Matrix, des Wachowski : est-ce ainsi que les hommes rêvent ?

Dans Matrix, la thématique du rêve revient en boucle. Néo, dans l’une de ses premières répliques, demande à une de ses connaissances si « cela lui est arrivé à lui aussi de confondre rêve et réalité ? » Question qui préfigure celle de Morpheus le bien nommé : « as-tu déjà fait un rêve qui te semblait vrai ? » Plus loin, c’est l’agent Smith lui-même qui affirme que « le monde parfait était un rêve ». Les occurrences du mot rêve, au sens figuré d’utopie ou au sens premier de songe viennent ainsi ponctuer le déroulé de l’histoire. Comme autant d’indices adressés au spectateur lui permettant d’établir sa propre grille de lecture. Interroger la question du rêve dans Matrix revient, en quelque sorte, à suivre les « lapins » Wachowski dans leur fantasmagorie filmique. Jusqu’au fond du terrier.

Le rêve comme utopie

Le conflit hommes-machines qui structure la base du scénario est celui de deux utopies.
La première est celle envisagée par les machines. Ayant vaincu l’humanité à l’aube du 22ème siècle, elles ont procédé à leur propre révolution industrielle.

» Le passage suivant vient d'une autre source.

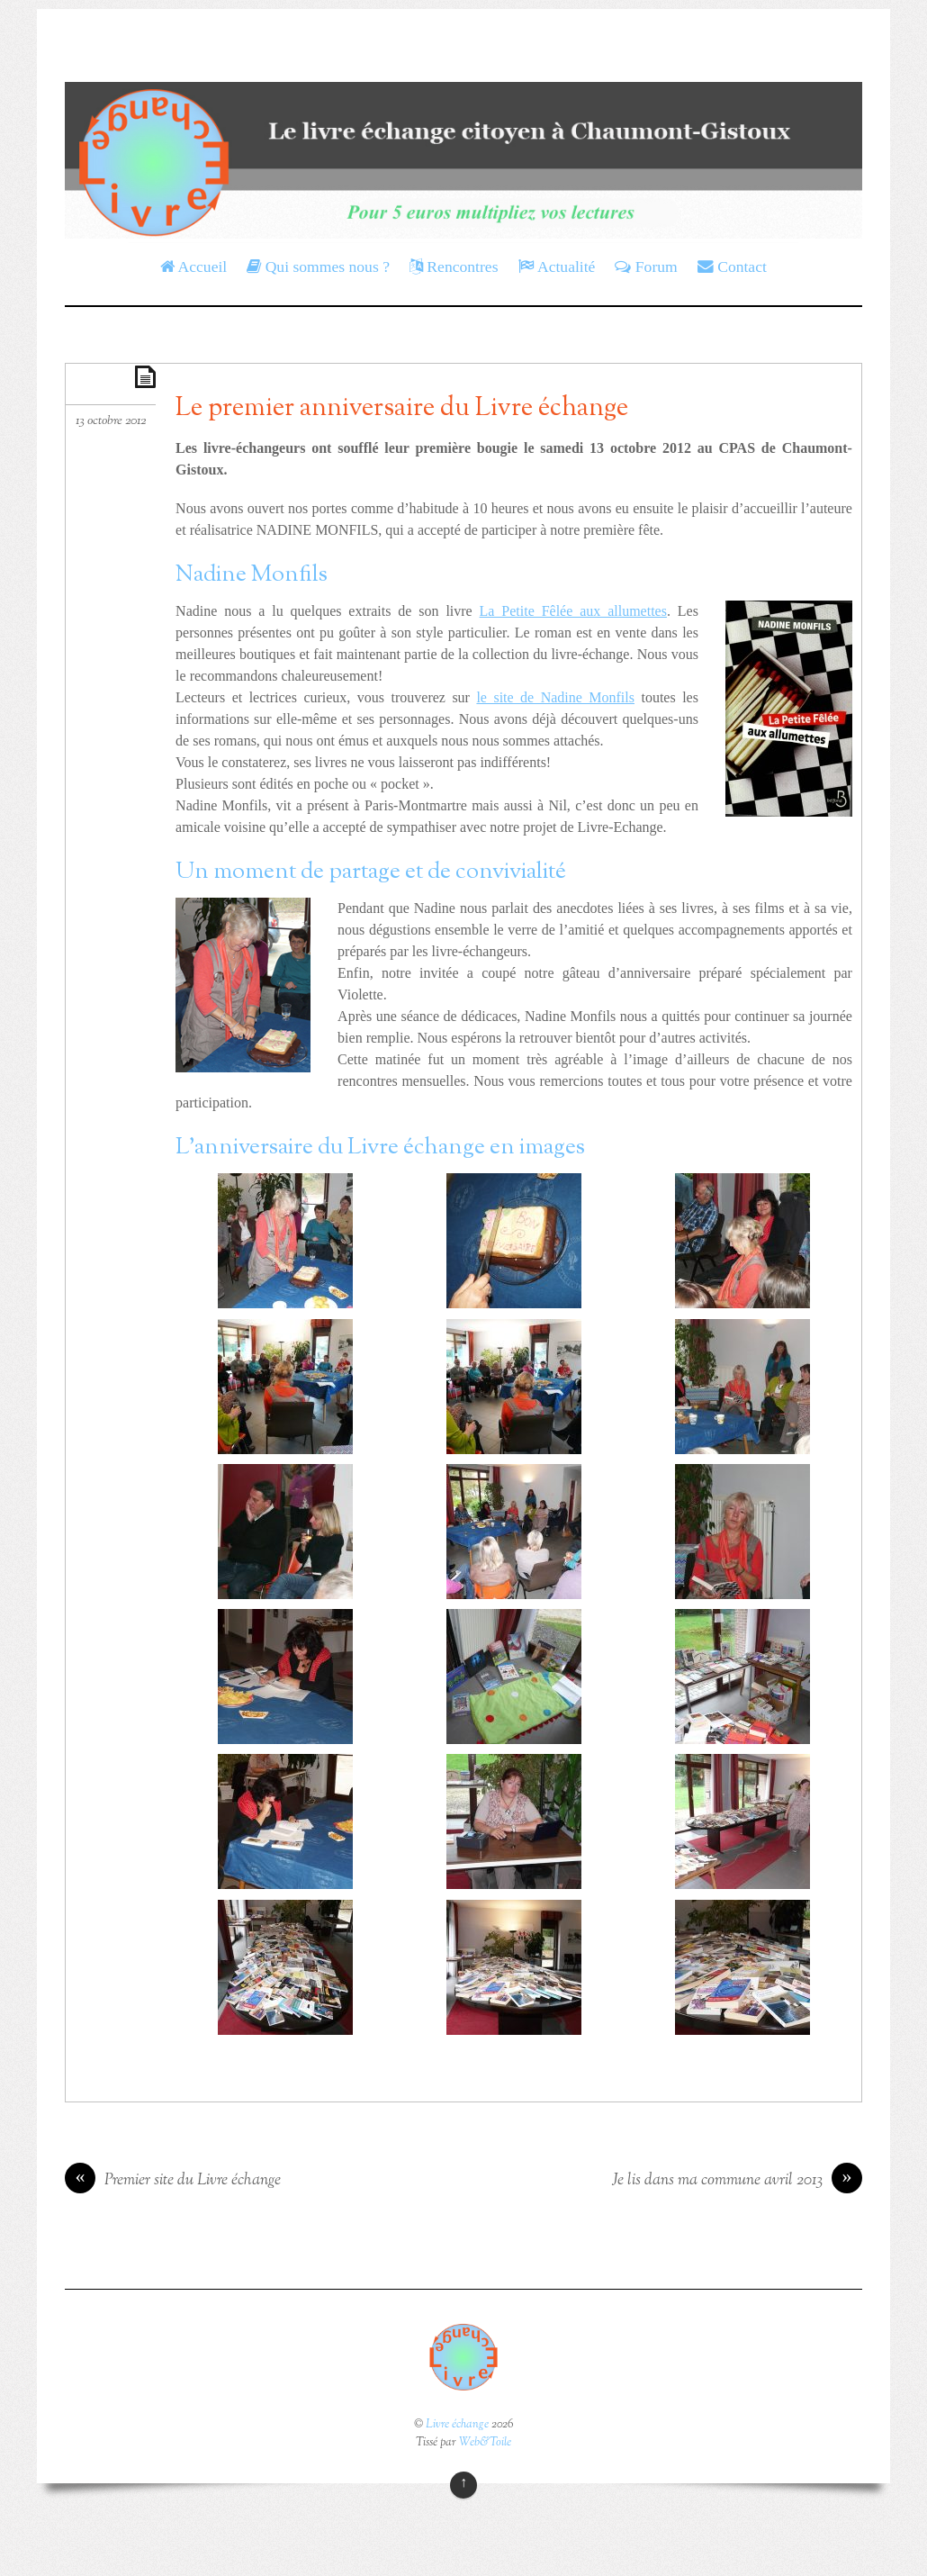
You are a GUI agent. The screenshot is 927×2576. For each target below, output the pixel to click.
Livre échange (457, 2425)
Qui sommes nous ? (318, 267)
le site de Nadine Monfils (555, 697)
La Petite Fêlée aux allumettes (573, 611)
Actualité (557, 267)
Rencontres (454, 267)
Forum (646, 267)
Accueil (193, 267)
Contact (732, 267)
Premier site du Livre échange (173, 2181)
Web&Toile (485, 2443)
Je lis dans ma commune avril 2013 (737, 2181)
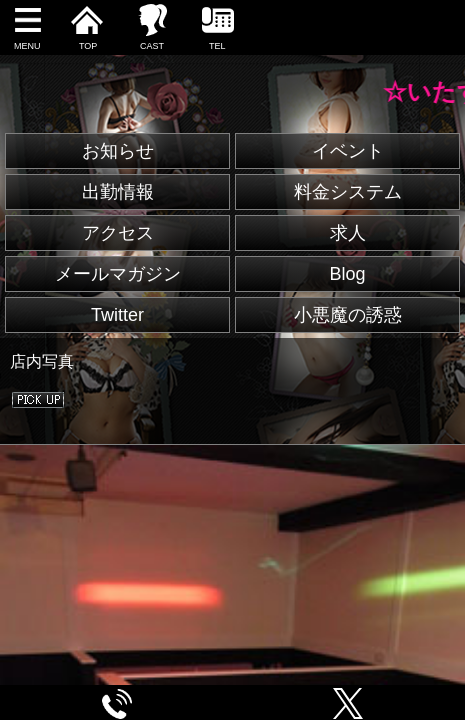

Pour ce faire, elles ont asservi les humains à la Matrice les réduisant à l’état de piles électriques. Une économie rudement bien pensée avec recyclage de la matière première et contestation sociale inexistante. Mais comme toute utopie, celle-ci connait des ratés, le bel agencement de la Matrice se heurtant à la nature profondément incontrôlable de l’esprit humain. Dès lors, les robots n’auront de cesse de vouloir upgrader leur machinerie infernale. Le deuxième épisode nous révèle ainsi que la Matrice en est à sa sixième version. Et que l’Architecte (qui est aussi une I.A.) a intégré dans son « scénario » les protagonistes de l’histoire ainsi que les actions que nous supposions relever de leur libre-arbitre.
La seconde utopie est celle qui anime la petite communauté d’humains résistants. Se libérer de la tyrannie des machines, reprendre le contrôle et voir le triomphe de Zion, la cité des hommes libres. Là encore, on comprendra à l’issue de la trilogie que cette représentation de la cité idéale – celle de la fraternité, de la fête et de l’amour libre – n’est peut-être qu’une illusion de plus intégrée à la Matrice.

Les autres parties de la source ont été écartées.